Completamente. Ha-Joon Chang diz que o
mercado livre é uma história que os países capitalistas mais avançados contaram
aos que chegaram mais tarde. Mesmo se olharmos de uma perspectiva histórica,
por exemplo, a Inglaterra, que sempre pensamos como um país de mercado
livre, foi protecionista para vencer a indústria têxtil holandesa. Promoveram
uma política industrial, o desenvolvimento tecnológico e barreiras
alfandegárias, para criar um monstro têxtil que mais tarde varreu o mundo. E
nesse ponto, é claro, o livre comércio lhes convém. E os Estados Unidos fizeram
o mesmo com o desenvolvimento industrial no início da república americana.
·
É a mesma coisa que o Ocidente fez nas últimas quatro ou cinco décadas
com a ajuda do FMI e do Banco Mundial.
Claro.
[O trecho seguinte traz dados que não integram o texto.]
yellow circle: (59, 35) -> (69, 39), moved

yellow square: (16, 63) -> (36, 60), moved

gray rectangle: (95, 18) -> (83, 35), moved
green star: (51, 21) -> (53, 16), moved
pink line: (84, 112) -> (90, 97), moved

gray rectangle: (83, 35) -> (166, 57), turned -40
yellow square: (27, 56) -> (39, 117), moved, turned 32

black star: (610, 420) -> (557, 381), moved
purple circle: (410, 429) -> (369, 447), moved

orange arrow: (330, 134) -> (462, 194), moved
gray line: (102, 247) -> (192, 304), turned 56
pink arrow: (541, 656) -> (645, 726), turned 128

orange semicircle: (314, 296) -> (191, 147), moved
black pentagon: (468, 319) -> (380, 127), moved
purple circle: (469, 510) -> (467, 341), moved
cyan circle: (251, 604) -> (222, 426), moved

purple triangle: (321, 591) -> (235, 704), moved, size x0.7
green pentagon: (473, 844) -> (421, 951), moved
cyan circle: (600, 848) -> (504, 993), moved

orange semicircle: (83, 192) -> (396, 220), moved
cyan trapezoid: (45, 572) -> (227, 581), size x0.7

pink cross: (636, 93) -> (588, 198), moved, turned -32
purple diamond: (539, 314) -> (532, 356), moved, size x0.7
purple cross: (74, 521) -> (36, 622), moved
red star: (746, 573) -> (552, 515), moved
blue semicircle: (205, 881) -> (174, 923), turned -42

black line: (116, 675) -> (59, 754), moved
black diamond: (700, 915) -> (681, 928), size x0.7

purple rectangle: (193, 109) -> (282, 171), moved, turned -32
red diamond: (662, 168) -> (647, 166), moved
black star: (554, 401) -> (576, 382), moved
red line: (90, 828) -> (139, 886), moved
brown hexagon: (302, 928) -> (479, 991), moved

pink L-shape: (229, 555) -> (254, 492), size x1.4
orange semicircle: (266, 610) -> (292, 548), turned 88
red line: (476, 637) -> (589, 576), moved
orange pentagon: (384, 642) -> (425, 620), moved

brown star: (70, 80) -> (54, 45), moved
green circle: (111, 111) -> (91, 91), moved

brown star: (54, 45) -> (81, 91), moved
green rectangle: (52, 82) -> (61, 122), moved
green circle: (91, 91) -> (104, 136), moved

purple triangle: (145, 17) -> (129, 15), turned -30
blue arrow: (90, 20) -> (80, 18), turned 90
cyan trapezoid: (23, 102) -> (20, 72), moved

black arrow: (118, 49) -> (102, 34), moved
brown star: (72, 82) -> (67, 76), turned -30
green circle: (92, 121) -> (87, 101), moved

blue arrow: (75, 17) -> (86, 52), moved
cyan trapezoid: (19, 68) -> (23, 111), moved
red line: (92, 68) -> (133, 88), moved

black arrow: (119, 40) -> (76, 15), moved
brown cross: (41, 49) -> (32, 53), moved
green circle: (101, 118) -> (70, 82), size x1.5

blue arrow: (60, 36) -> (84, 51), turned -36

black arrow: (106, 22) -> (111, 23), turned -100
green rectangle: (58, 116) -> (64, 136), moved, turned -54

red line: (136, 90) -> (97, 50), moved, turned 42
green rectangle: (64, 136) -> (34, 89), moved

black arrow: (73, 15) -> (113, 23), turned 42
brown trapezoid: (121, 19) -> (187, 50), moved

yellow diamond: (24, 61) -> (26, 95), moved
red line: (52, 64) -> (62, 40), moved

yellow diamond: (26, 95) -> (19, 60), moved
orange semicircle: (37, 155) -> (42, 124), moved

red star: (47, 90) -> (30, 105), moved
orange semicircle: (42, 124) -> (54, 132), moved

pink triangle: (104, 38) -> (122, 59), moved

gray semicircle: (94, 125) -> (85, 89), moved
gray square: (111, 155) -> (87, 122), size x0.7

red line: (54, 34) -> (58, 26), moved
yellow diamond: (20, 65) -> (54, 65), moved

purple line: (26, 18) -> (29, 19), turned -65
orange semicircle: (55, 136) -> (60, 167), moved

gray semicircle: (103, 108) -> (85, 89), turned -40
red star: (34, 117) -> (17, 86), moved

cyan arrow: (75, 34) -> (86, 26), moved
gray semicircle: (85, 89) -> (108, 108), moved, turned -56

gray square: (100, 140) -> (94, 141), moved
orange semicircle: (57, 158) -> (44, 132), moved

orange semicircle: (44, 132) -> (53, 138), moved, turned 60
O que os ocidentais fazem é forçar os países
do terceiro mundo a abrirem os seus mercados para as nossas empresas entrarem.
Foi um desenvolvimento adequado ao Ocidente porque foram as suas empresas que
beneficiaram. Agora os ocidentais estão a perder para a China. O espírito
e a lógica mudam. E isso era algo que até uma criança de três anos deveria ter
visto. É uma questão de escala. A China é um país enorme, com uma
administração forte e uma integração brutal nas cadeias logísticas. Então o
Ocidente é a criança que dá pontapés porque está perdendo, não gosta das regras
e quer mudá-las. E agora, paradoxalmente, é a China que pede a redução das
tarifas.
·
Há outra questão relacionada com este protecionismo dos blocos regionais
que tem suscitado alguns debates no seio da esquerda. Parece que este regresso
ao Estado e à intervenção pública é feito para defender as elites locais das
elites de outros países ou blocos. Vemos isso, por exemplo, quando um fundo
árabe entra em empresas estratégicas europeias e subitamente as instituições
europeias tornam-se protecionistas, defendendo os interesses das elites locais
contra as árabes. Como poderia a esquerda inverter esta situação para que este
regresso ao Estado se concentre mais na defesa do público e dos interesses da
maioria da população, em vez de defender apenas as elites empresariais? Como
podemos colocar esse debate na mesa?
Aqui podemos citar algo muito útil de Engels, que disse que a propriedade estatal da economia não é socialismo, mas
pode abrir um caminho socialista. Mas também pode ser uma estratégia promovida
por fascistas, como aconteceu em Itália ou durante o regime
de Franco.
Mas se for democrática, o fato de haver controlo
público da economia esclarece que a economia é política. A ficção de que a
economia é uma coisa e a política outra está quebrada. O instrumento para
democratizar é colocar a política, de forma transparente, no controle das
decisões estratégicas dessas empresas. Muitas vezes estas decisões são
apresentadas como questões de eficiência puramente econômica, quando na
realidade são políticas. Então, a sociedade e os movimentos sociais têm que
estar à frente dessas empresas, pressionando para que as suas decisões
respondam ao interesse coletivo. Existem muitas formas e formas de os cidadãos
e as organizações participarem nas decisões destas empresas, existem várias
formas jurídicas, mas em última análise é uma questão de mobilização social.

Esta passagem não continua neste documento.